Leave the pictures out and reproduce all the entries word for word.

_Saved data entries_
== == ==
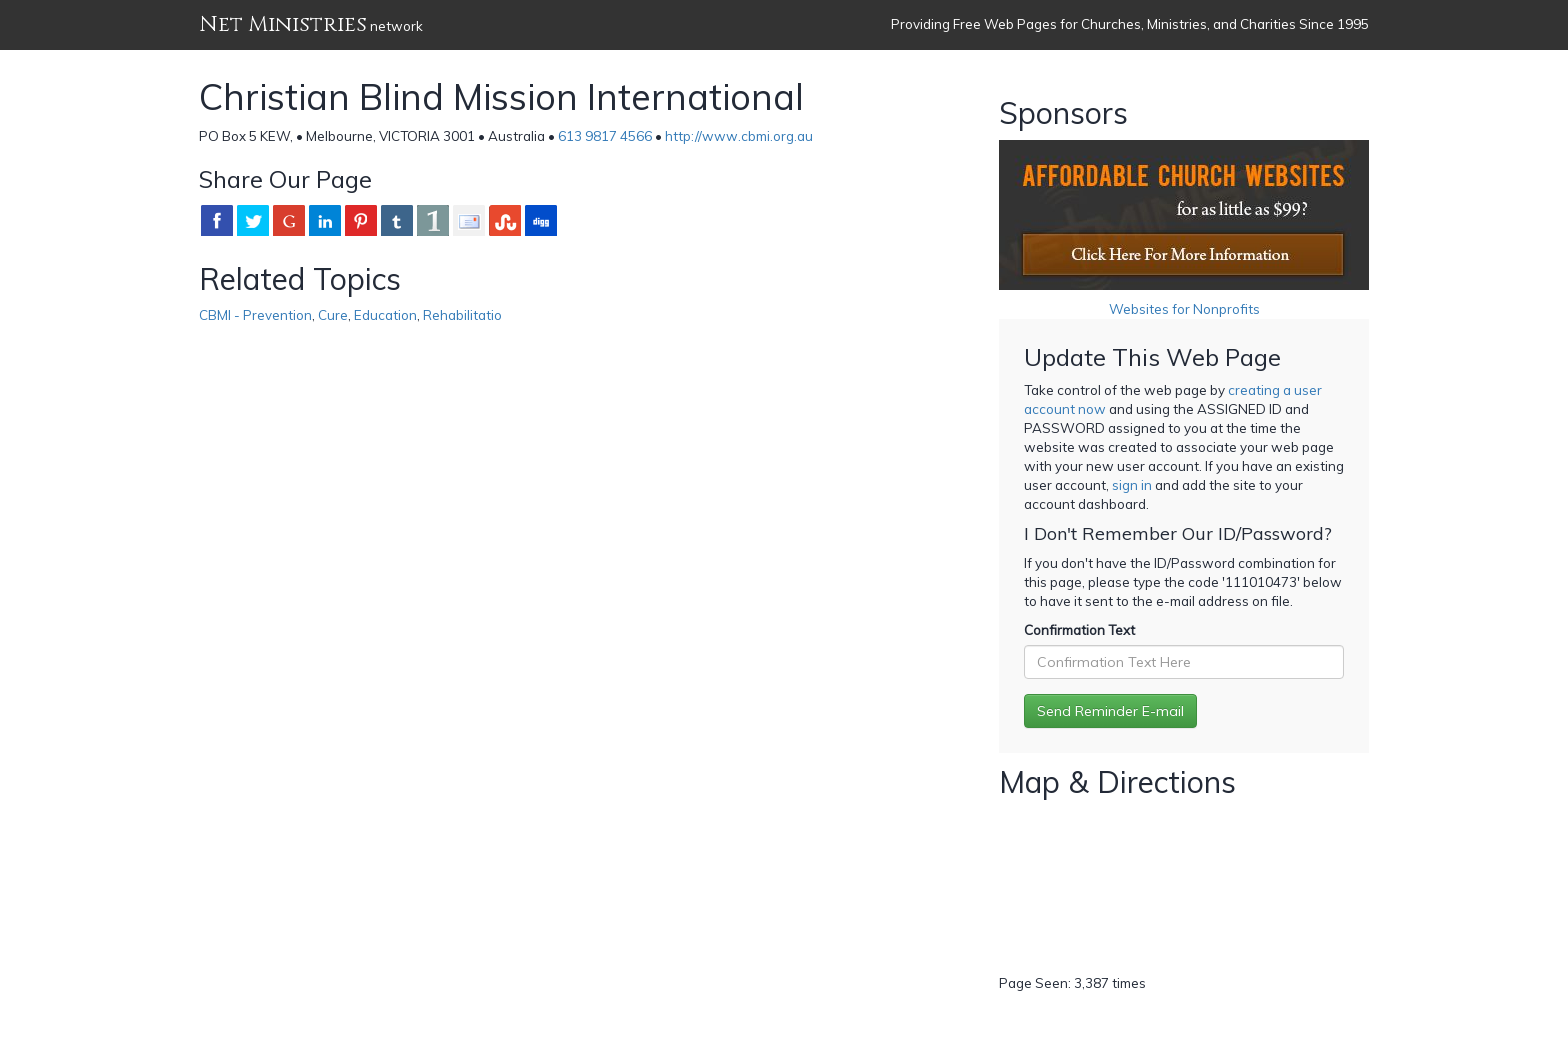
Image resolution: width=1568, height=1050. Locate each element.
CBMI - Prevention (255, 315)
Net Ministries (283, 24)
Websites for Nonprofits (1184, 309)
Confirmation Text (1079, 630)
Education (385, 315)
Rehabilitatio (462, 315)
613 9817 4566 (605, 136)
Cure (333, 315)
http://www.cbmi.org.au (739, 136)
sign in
== == ==
_ANSWER TO THIS PROBLEM_
Image resolution: width=1568, height=1050. Locate each element.
CBMI - Prevention (255, 315)
Net Ministries (283, 24)
Websites for Nonprofits (1184, 309)
Confirmation Text (1079, 630)
Education (385, 315)
Rehabilitatio (462, 315)
613 9817 4566 (605, 136)
Cure (333, 315)
http://www.cbmi.org.au (739, 136)
sign in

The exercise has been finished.